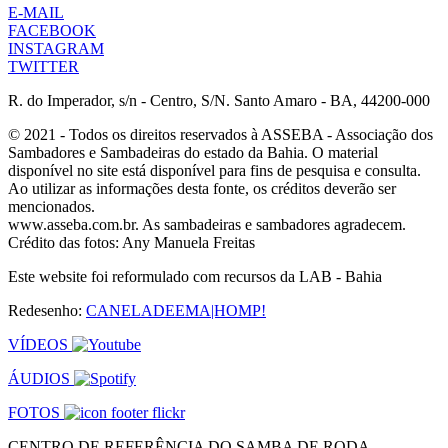
E-MAIL
FACEBOOK
INSTAGRAM
TWITTER
R. do Imperador, s/n - Centro, S/N. Santo Amaro - BA, 44200-000
© 2021 - Todos os direitos reservados à ASSEBA - Associação dos
Sambadores e Sambadeiras do estado da Bahia. O material
disponível no site está disponível para fins de pesquisa e consulta.
Ao utilizar as informações desta fonte, os créditos deverão ser
mencionados.
www.asseba.com.br. As sambadeiras e sambadores agradecem.
Crédito das fotos: Any Manuela Freitas
Este website foi reformulado com recursos da LAB - Bahia
Redesenho:
CANELADEEMA|HOMP!
VÍDEOS
ÁUDIOS
FOTOS
CENTRO DE REFERÊNCIA DO SAMBA DE RODA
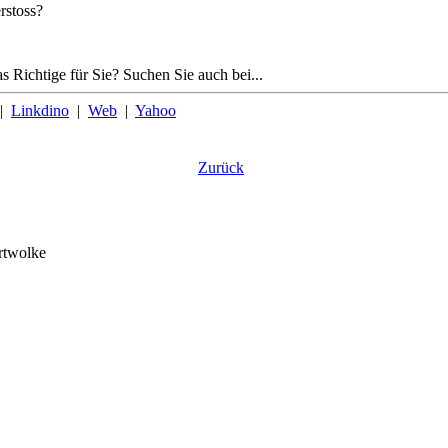
rstoss?
s Richtige für Sie? Suchen Sie auch bei...
|
Linkdino
|
Web
|
Yahoo
Zurück
rtwolke
ank
verkaufen
gebrauchtwagen
motorschaden
autoankauf
auto
t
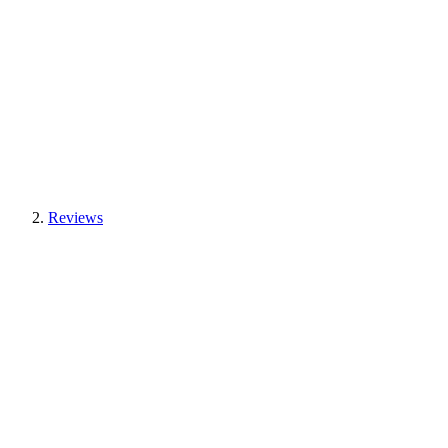
Reviews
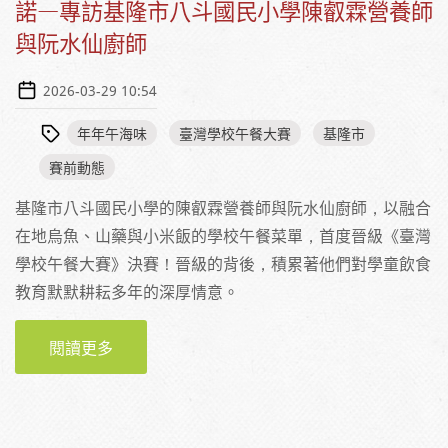
諾—專訪基隆市八斗國民小學陳叡霖營養師
與阮水仙廚師
2026-03-29 10:54
年年午海味
臺灣學校午餐大賽
基隆市
賽前動態
基隆市八斗國民小學的陳叡霖營養師與阮水仙廚師，以融合
在地烏魚、山藥與小米飯的學校午餐菜單，首度晉級《臺灣
學校午餐大賽》決賽！晉級的背後，積累著他們對學童飲食
教育默默耕耘多年的深厚情意。
閱讀更多
關於【賽前採訪】每一口海味，都是給孩子的
承諾—專訪基隆市八斗國民小學陳叡霖營養師
與阮水仙廚師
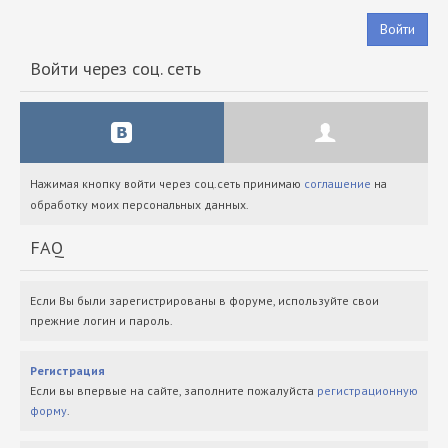
Войти
Войти через соц. сеть
Нажимая кнопку войти через соц.сеть принимаю
соглашение
на
обработку моих персональных данных.
FAQ
Если Вы были зарегистрированы в форуме, используйте свои
прежние логин и пароль.
Регистрация
Если вы впервые на сайте, заполните пожалуйста
регистрационную
форму
.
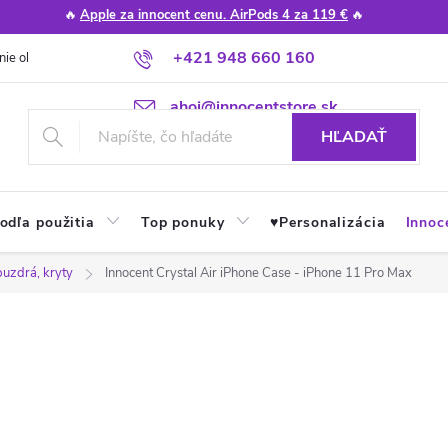
🔥
Apple za innocent cenu. AirPods 4 za 119 €
🔥
+421 948 660 160
nie obchodu
Poradňa
Apple návody a tipy
Najčastejšie otázky
ahoj@innocentstore.sk
HĽADAŤ
odľa použitia
Top ponuky
♥︎Personalizácia
Innoc
puzdrá, kryty
Innocent Crystal Air iPhone Case - iPhone 11 Pro Max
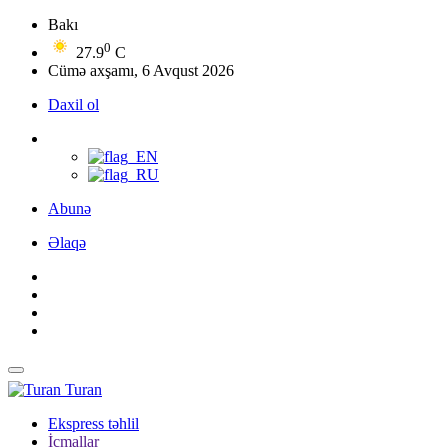
Bakı
0
27.9
C
Cümə axşamı, 6 Avqust 2026
Daxil ol
Abunə
Əlaqə
Turan
Ekspress təhlil
İcmallar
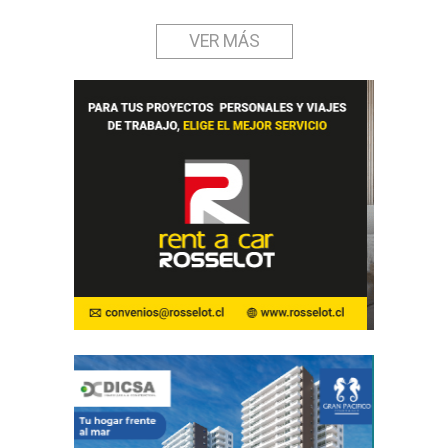
VER MÁS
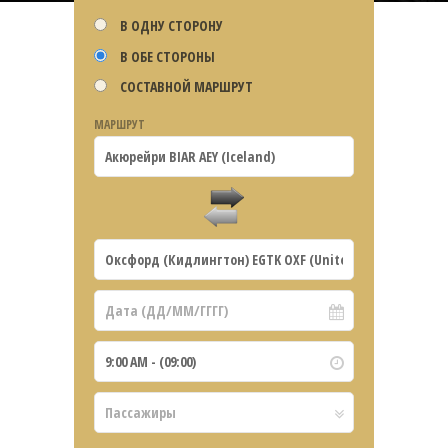
В ОДНУ СТОРОНУ
В ОБЕ СТОРОНЫ
СОСТАВНОЙ МАРШРУТ
МАРШРУТ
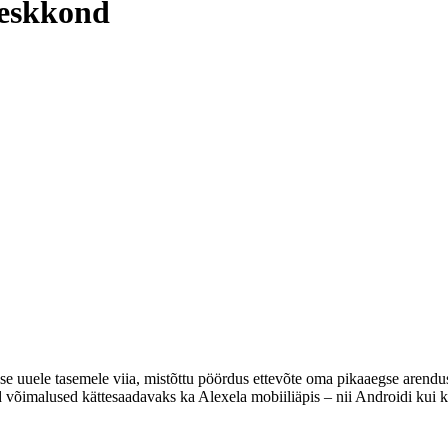
keskkond
e uuele tasemele viia, mistõttu pöördus ettevõte oma pikaaegse arendusp
 võimalused kättesaadavaks ka Alexela mobiiliäpis – nii Androidi kui ka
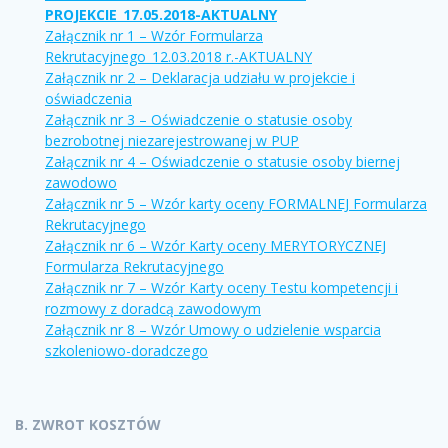
PROJEKCIE_17.05.2018-AKTUALNY
Załącznik nr 1 – Wzór Formularza
Rekrutacyjnego_12.03.2018 r.-AKTUALNY
Załącznik nr 2 – Deklaracja udziału w projekcie i
oświadczenia
Załącznik nr 3 – Oświadczenie o statusie osoby
bezrobotnej niezarejestrowanej w PUP
Załącznik nr 4 – Oświadczenie o statusie osoby biernej
zawodowo
Załącznik nr 5 – Wzór karty oceny FORMALNEJ Formularza
Rekrutacyjnego
Załącznik nr 6 – Wzór Karty oceny MERYTORYCZNEJ
Formularza Rekrutacyjnego
Załącznik nr 7 – Wzór Karty oceny Testu kompetencji i
rozmowy z doradcą zawodowym
Załącznik nr 8 – Wzór Umowy o udzielenie wsparcia
szkoleniowo-doradczego
B. ZWROT KOSZTÓW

________________

» Try it
The reply should hold every line of the material above, unchanged, and no pictures.

» Written reply
E-MAIL
FACEBOOK
INSTAGRAM
TWITTER
R. do Imperador, s/n - Centro, S/N. Santo Amaro - BA, 44200-000
© 2021 - Todos os direitos reservados à ASSEBA - Associação dos
Sambadores e Sambadeiras do estado da Bahia. O material
disponível no site está disponível para fins de pesquisa e consulta.
Ao utilizar as informações desta fonte, os créditos deverão ser
mencionados.
www.asseba.com.br. As sambadeiras e sambadores agradecem.
Crédito das fotos: Any Manuela Freitas
Este website foi reformulado com recursos da LAB - Bahia
Redesenho:
CANELADEEMA|HOMP!
VÍDEOS
ÁUDIOS
FOTOS
CENTRO DE REFERÊNCIA DO SAMBA DE RODA
rstoss?
s Richtige für Sie? Suchen Sie auch bei...
|
Linkdino
|
Web
|
Yahoo
Zurück
rtwolke
ank
verkaufen
gebrauchtwagen
motorschaden
autoankauf
auto
t
Reviews
諾—專訪基隆市八斗國民小學陳叡霖營養師
與阮水仙廚師
2026-03-29 10:54
年年午海味
臺灣學校午餐大賽
基隆市
賽前動態
基隆市八斗國民小學的陳叡霖營養師與阮水仙廚師，以融合
在地烏魚、山藥與小米飯的學校午餐菜單，首度晉級《臺灣
學校午餐大賽》決賽！晉級的背後，積累著他們對學童飲食
教育默默耕耘多年的深厚情意。
閱讀更多
關於【賽前採訪】每一口海味，都是給孩子的
承諾—專訪基隆市八斗國民小學陳叡霖營養師
與阮水仙廚師
Войти
Войти через соц. сеть
Нажимая кнопку войти через соц.сеть принимаю
соглашение
на
обработку моих персональных данных.
FAQ
Если Вы были зарегистрированы в форуме, используйте свои
прежние логин и пароль.
Регистрация
Если вы впервые на сайте, заполните пожалуйста
регистрационную
форму
.
🔥
Apple za innocent cenu. AirPods 4 za 119 €
🔥
+421 948 660 160
nie obchodu
Poradňa
Apple návody a tipy
Najčastejšie otázky
ahoj@innocentstore.sk
HĽADAŤ
odľa použitia
Top ponuky
♥︎Personalizácia
Innoc
puzdrá, kryty
Innocent Crystal Air iPhone Case - iPhone 11 Pro Max
Bakı
0
27.9
C
Cümə axşamı, 6 Avqust 2026
Daxil ol
Abunə
Əlaqə
Turan
Ekspress təhlil
İcmallar
VER MÁS
В ОДНУ СТОРОНУ
В ОБЕ СТОРОНЫ
СОСТАВНОЙ МАРШРУТ
МАРШРУТ
keskkond
e uuele tasemele viia, mistõttu pöördus ettevõte oma pikaaegse arendusp
 võimalused kättesaadavaks ka Alexela mobiiliäpis – nii Androidi kui ka
PROJEKCIE_17.05.2018-AKTUALNY
Załącznik nr 1 – Wzór Formularza
Rekrutacyjnego_12.03.2018 r.-AKTUALNY
Załącznik nr 2 – Deklaracja udziału w projekcie i
oświadczenia
Załącznik nr 3 – Oświadczenie o statusie osoby
bezrobotnej niezarejestrowanej w PUP
Załącznik nr 4 – Oświadczenie o statusie osoby biernej
zawodowo
Załącznik nr 5 – Wzór karty oceny FORMALNEJ Formularza
Rekrutacyjnego
Załącznik nr 6 – Wzór Karty oceny MERYTORYCZNEJ
Formularza Rekrutacyjnego
Załącznik nr 7 – Wzór Karty oceny Testu kompetencji i
rozmowy z doradcą zawodowym
Załącznik nr 8 – Wzór Umowy o udzielenie wsparcia
szkoleniowo-doradczego
B. ZWROT KOSZTÓW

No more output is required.